The evening satisfyingly combined virtuosity with a laid-back charm. Von Otter charismatically introduced most of the works, sometimes with asides and questions to the quartet members. Her warm tone threaded its way through the diverse repertoire, whether it was lending its clarity to Caroline Shaw’s troubadour-inspired Cant voi l’aube, giving a honeyed, jazzy edge to Elvis Costello or curling out lines of digits in Kyle Sanna’s zippy arrangement of Kate Bush’s Pi.
Interestingly, though, it felt like the real heart of the concert came from the three works by Brooklyn Rider violinist Colin Jacobsen. The audience, who I’d imagine were mostly drawn there by Von Otter’s classical standing, were confronted with these pieces and really got behind them. For Sixty Cents, a coffee shop musing based around a Lydia Davis text, was a delight to watch. BTT from the recent Spontaneous Symbols album was almost interrupted by applause and then met with cheers at its close, as was Exit from 2014’s Brooklyn Rider Almanac, the second of three encores that night.

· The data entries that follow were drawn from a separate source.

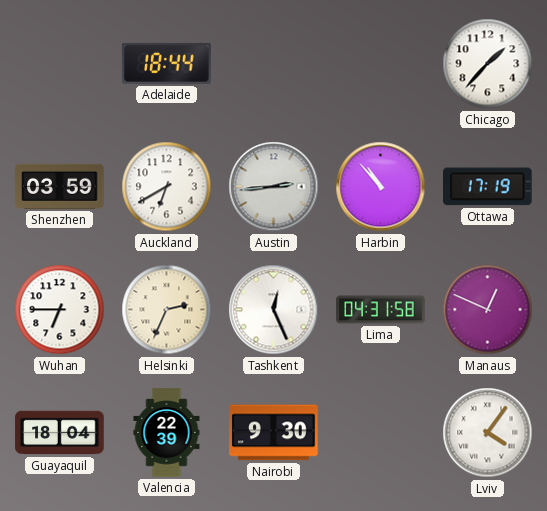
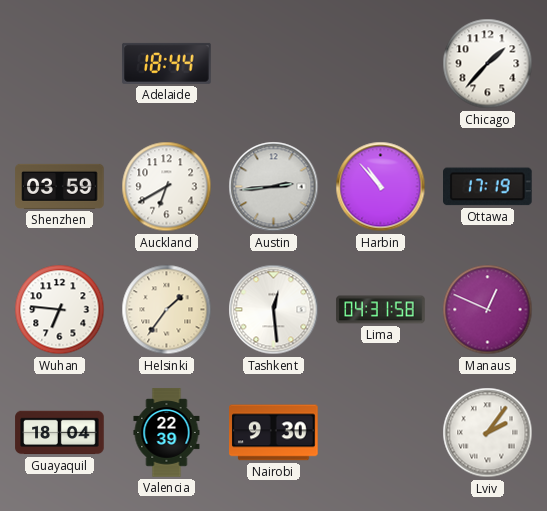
Wuhan: 6:45 -> 6:46
Helsinki: 2:34 -> 1:36
Tashkent: 12:26 -> 12:29
Lviv: 4:06 -> 2:06
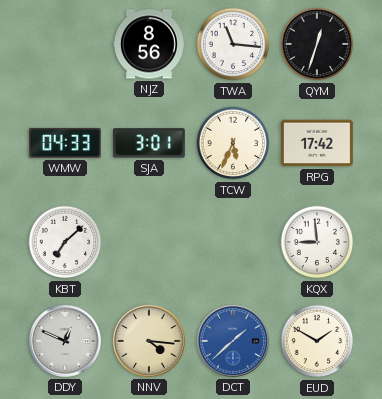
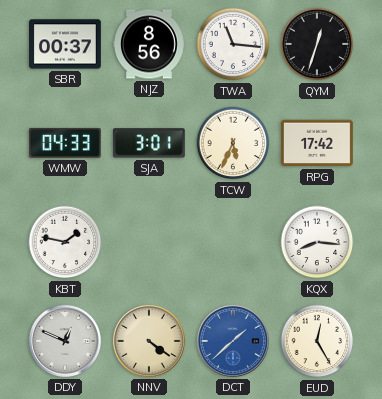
SBR: none -> 00:37
KBT: 7:08 -> 1:47
KQX: 8:59 -> 8:16
NNV: 4:16 -> 4:21
EUD: 1:50 -> 12:25
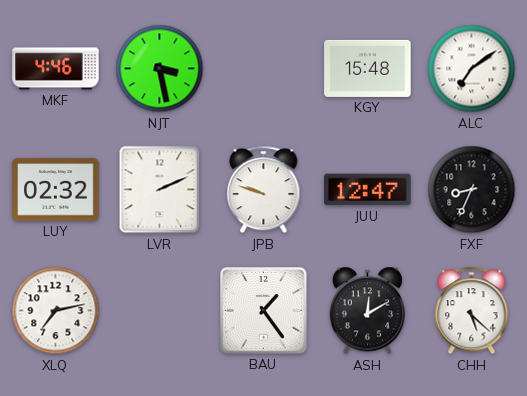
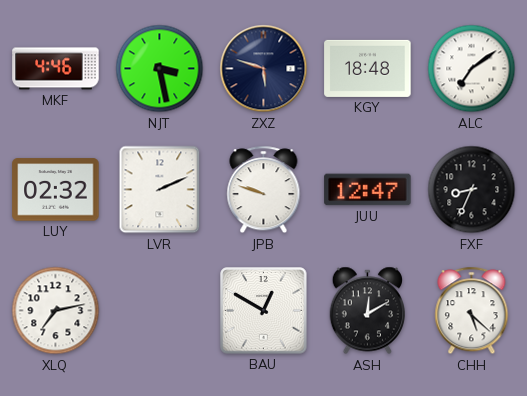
ZXZ: none -> 5:48
KGY: 15:48 -> 18:48
BAU: 1:24 -> 12:50
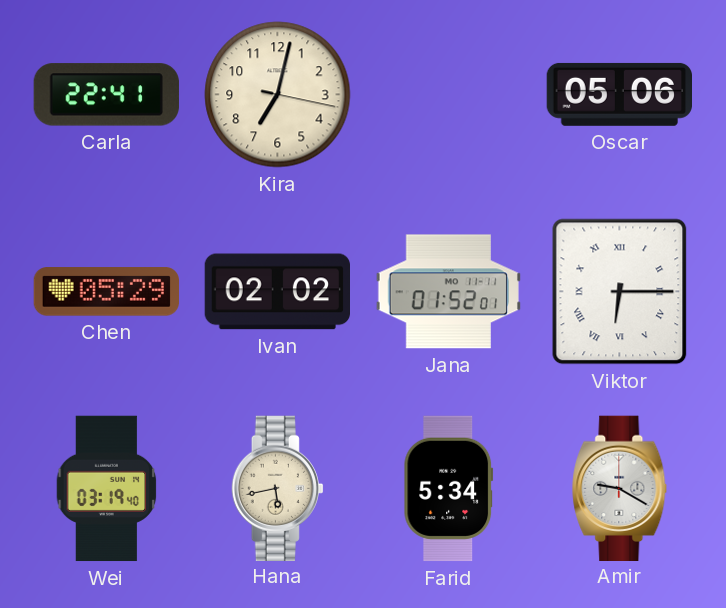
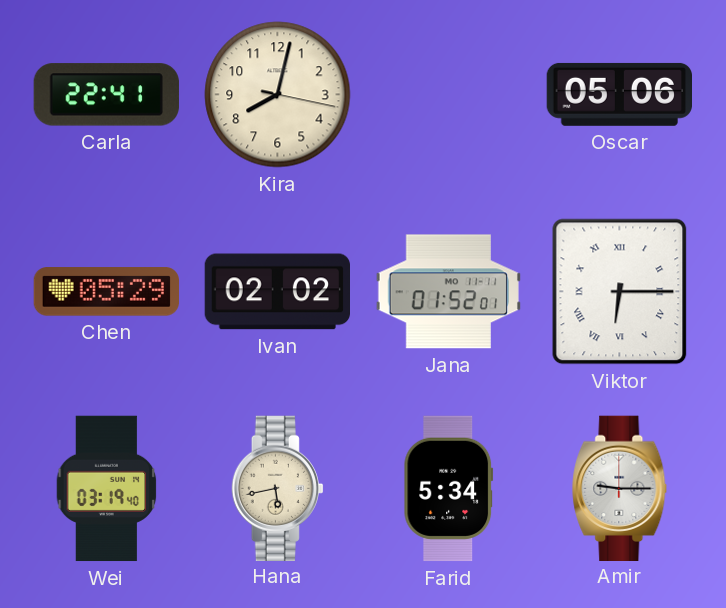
Kira: 7:02 -> 8:02
Amir: 9:20 -> 9:15
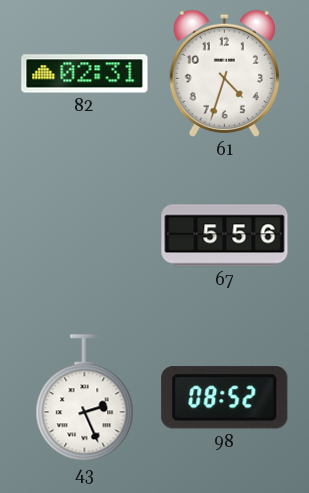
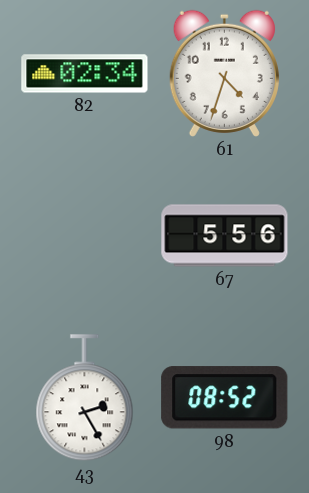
82: 02:31 -> 02:34
43: 2:26 -> 2:25
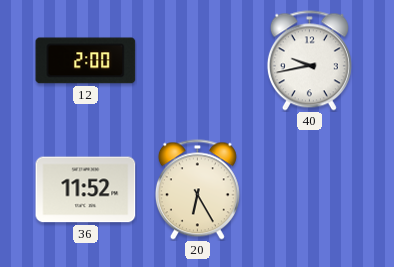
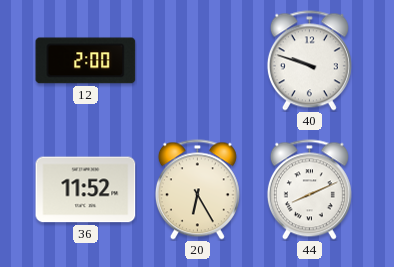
40: 9:43 -> 9:48
44: none -> 8:11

The versatility and openness that drive Brooklyn Rider’s projects is something that I think is yet to really develop in the new music scenes of major German cities (it’s an altogether different world of contemporary music to this Ensemble Modern concert, for example). Certainly, the evening for me emphasised how invigorating for both audiences and musicians the unselfconscious crossing of roles and genres can be.